- _WORK REQUEST_:
Would you give again, exactly, the lines running from the line with "rental service divided" to the end of the data below, both included?

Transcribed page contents
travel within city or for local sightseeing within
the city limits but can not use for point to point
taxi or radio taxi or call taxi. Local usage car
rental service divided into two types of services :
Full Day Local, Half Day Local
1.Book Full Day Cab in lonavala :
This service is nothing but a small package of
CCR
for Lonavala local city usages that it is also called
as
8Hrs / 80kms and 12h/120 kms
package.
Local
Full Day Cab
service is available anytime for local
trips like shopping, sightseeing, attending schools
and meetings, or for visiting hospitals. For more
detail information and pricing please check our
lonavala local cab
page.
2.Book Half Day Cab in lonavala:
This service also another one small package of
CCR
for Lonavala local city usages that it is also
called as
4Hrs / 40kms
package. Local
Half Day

- _EXERCISE SOLUTION_:
rental service divided into two types of services :
Full Day Local, Half Day Local
1.Book Full Day Cab in lonavala :
This service is nothing but a small package of
CCR
for Lonavala local city usages that it is also called
as
8Hrs / 80kms and 12h/120 kms
package.
Local
Full Day Cab
service is available anytime for local
trips like shopping, sightseeing, attending schools
and meetings, or for visiting hospitals. For more
detail information and pricing please check our
lonavala local cab
page.
2.Book Half Day Cab in lonavala:
This service also another one small package of
CCR
for Lonavala local city usages that it is also
called as
4Hrs / 40kms
package. Local
Half Day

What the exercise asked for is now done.